Beginning with the line that holds "The width and", write out each line exactly as it stands until the end of the data, and include no pictures.

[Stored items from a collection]
=== Section Start ===

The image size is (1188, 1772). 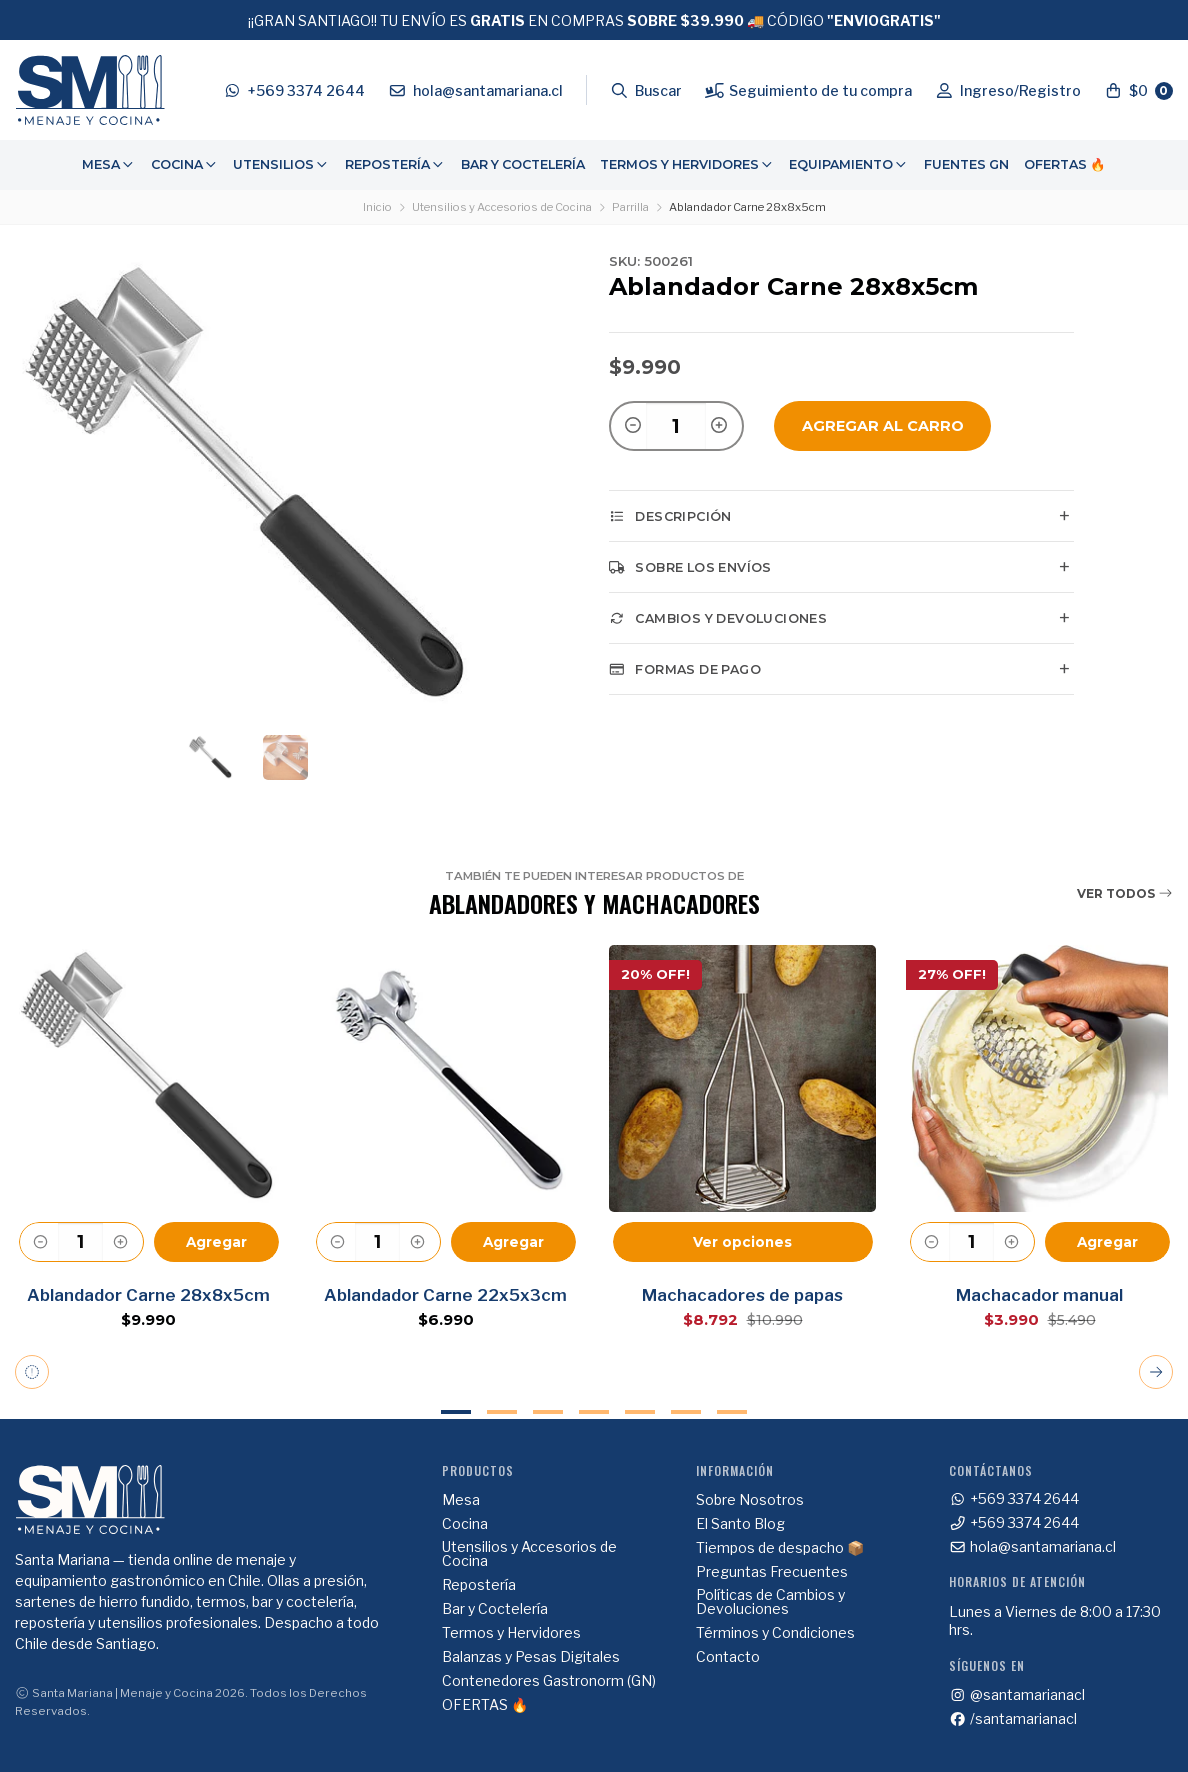 I want to click on Ablandador Carne 22x5x3cm, so click(x=445, y=1295).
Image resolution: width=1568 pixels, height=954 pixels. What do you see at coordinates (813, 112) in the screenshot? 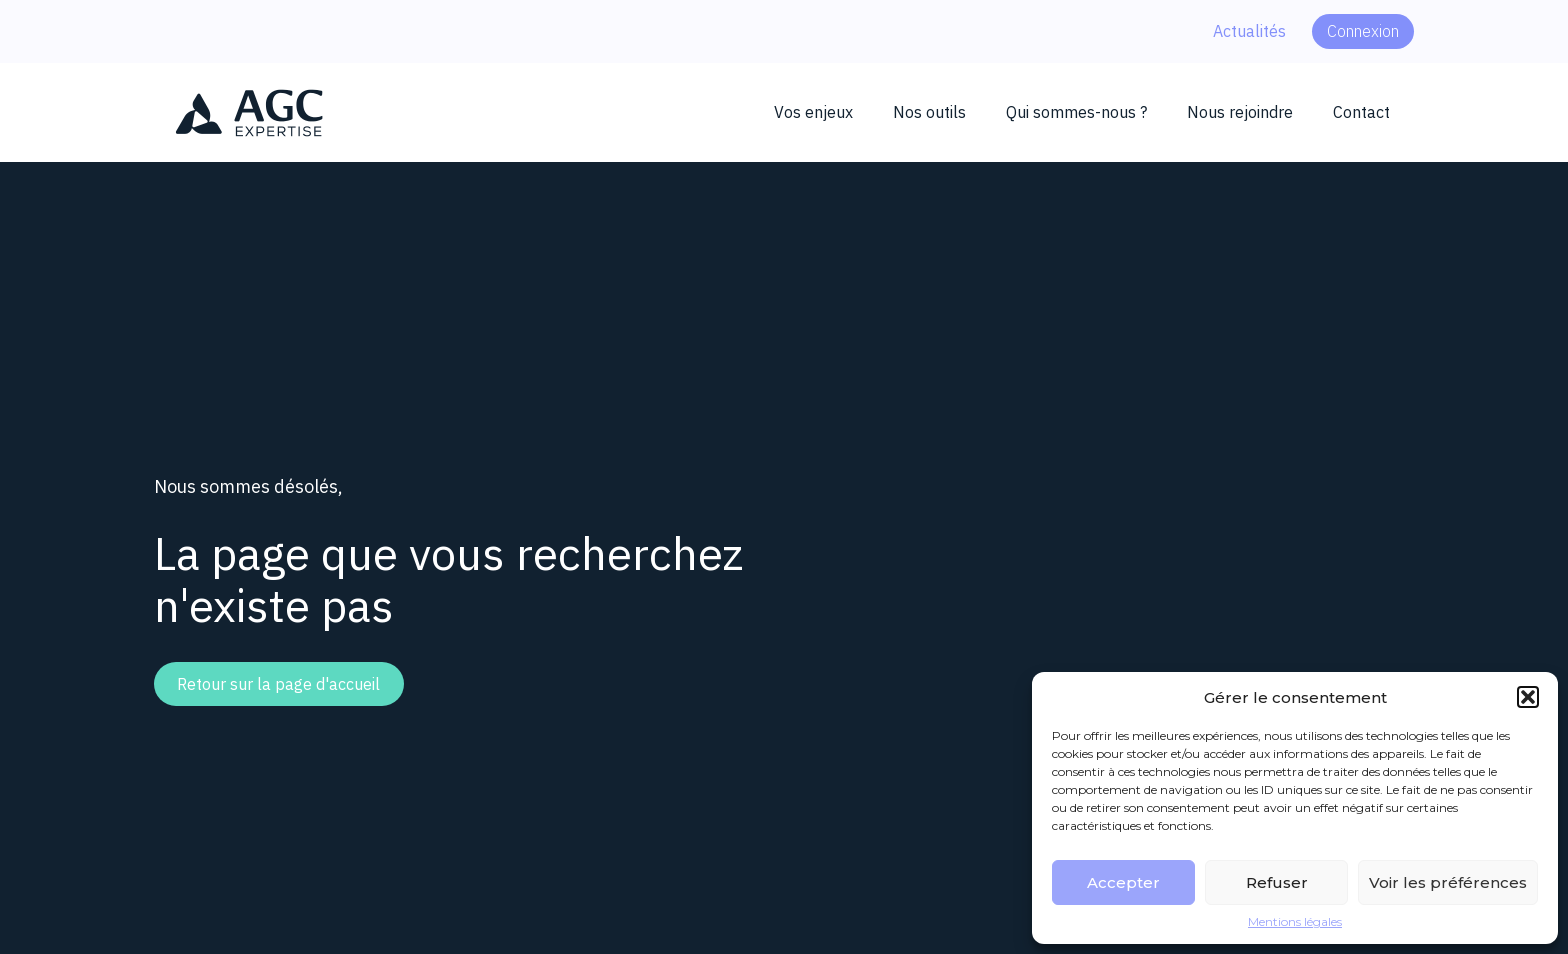
I see `Vos enjeux` at bounding box center [813, 112].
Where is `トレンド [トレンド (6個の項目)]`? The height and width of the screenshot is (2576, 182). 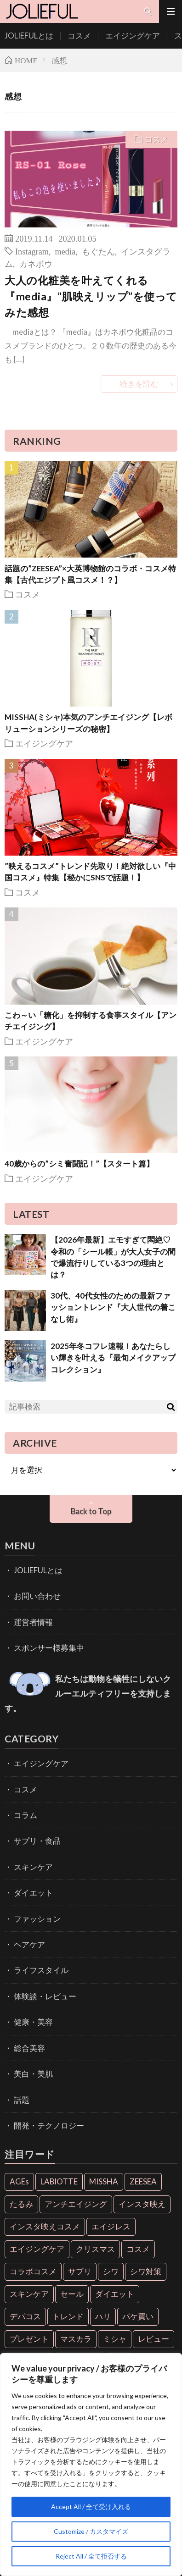 トレンド [トレンド (6個の項目)] is located at coordinates (68, 2316).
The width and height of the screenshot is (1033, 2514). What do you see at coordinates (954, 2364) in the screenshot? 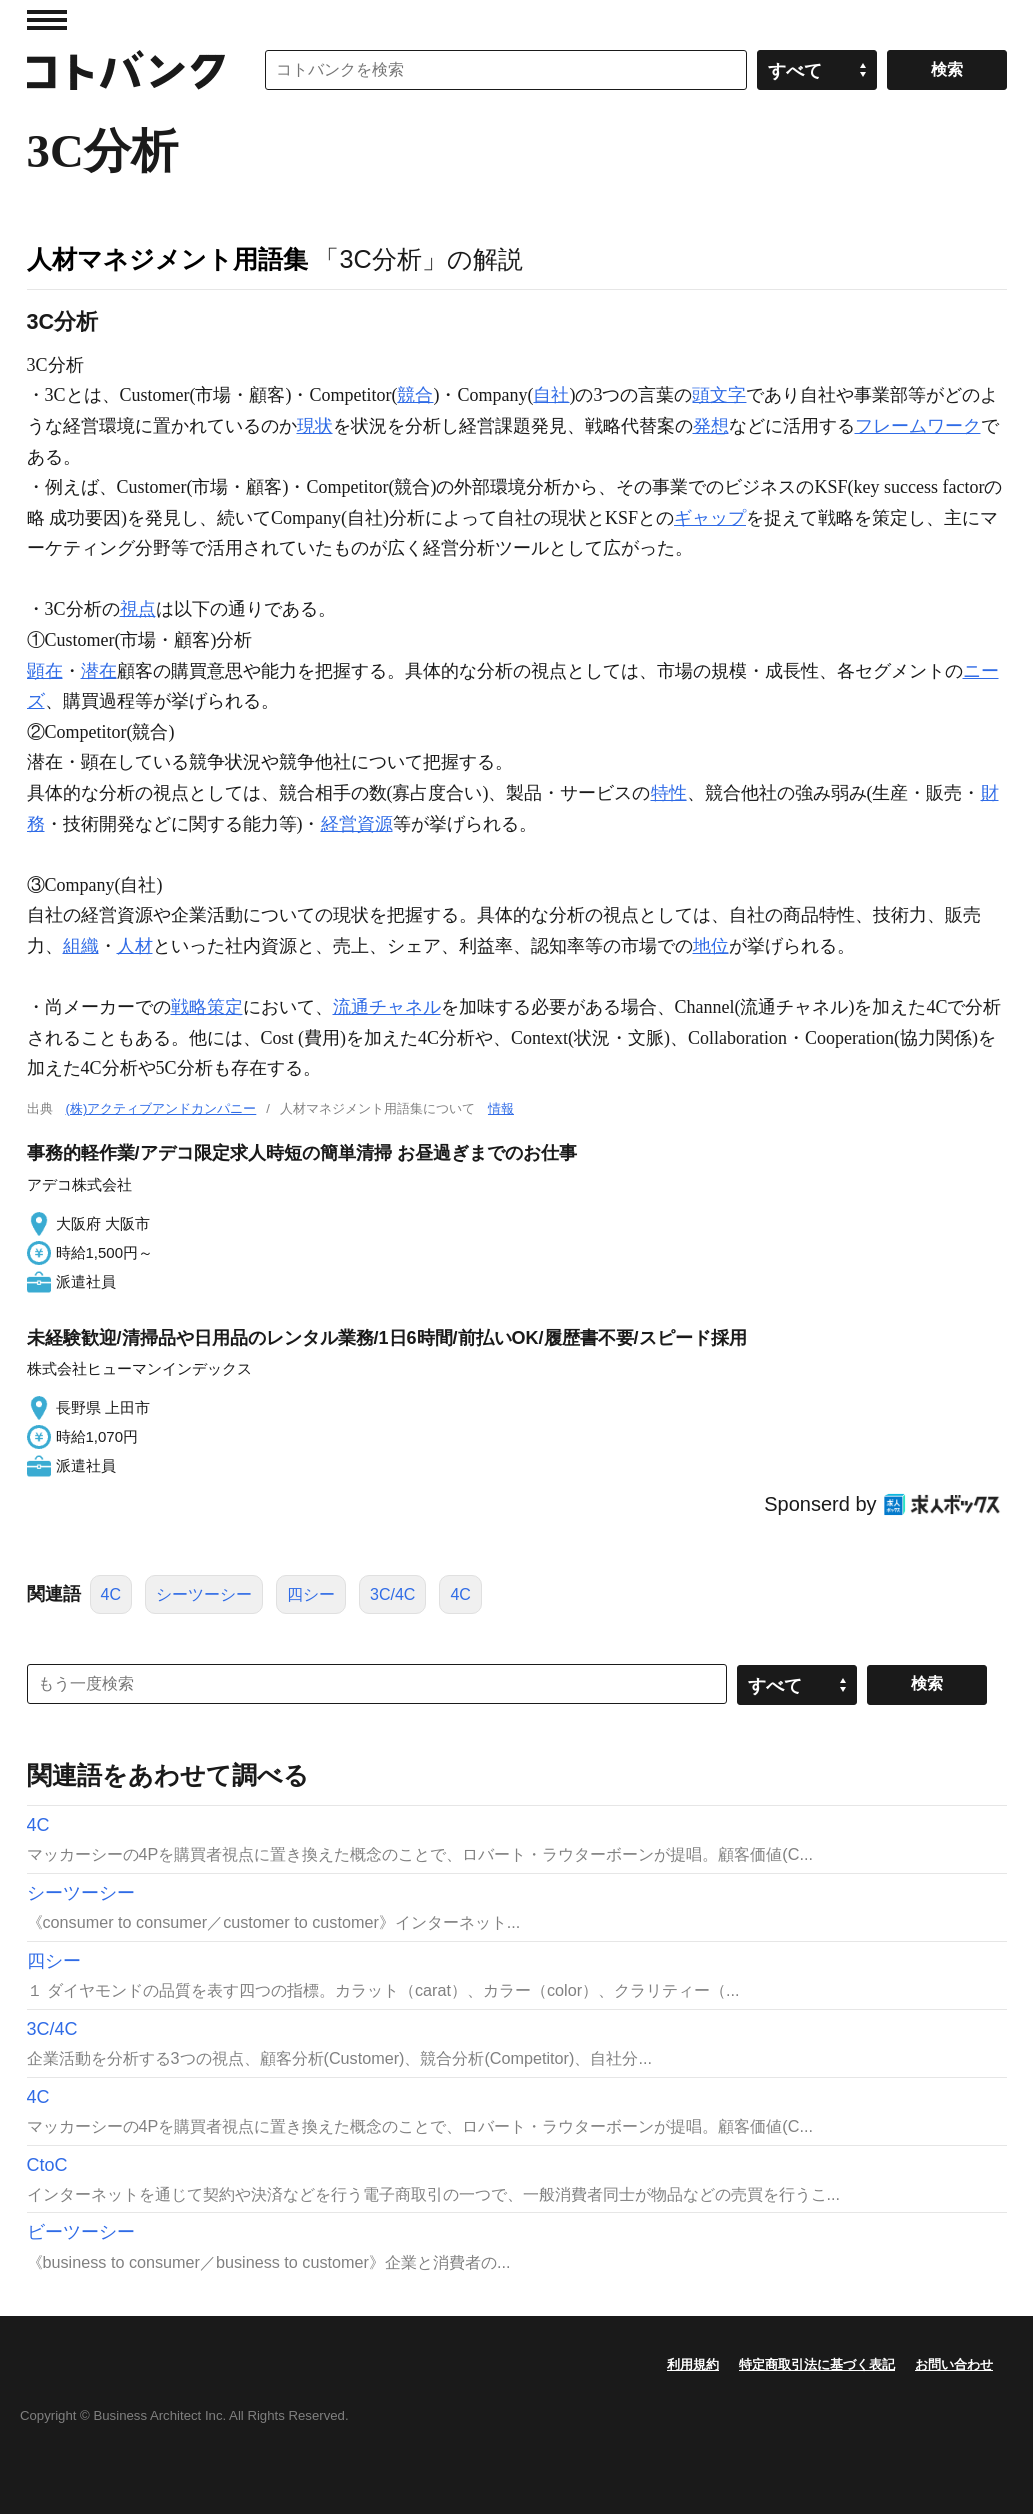
I see `お問い合わせ` at bounding box center [954, 2364].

=== Section End ===

■ WRITTEN SOLUTION:
The width and height of the screenshot is (1033, 2514). What do you see at coordinates (954, 2364) in the screenshot? 
I see `お問い合わせ` at bounding box center [954, 2364].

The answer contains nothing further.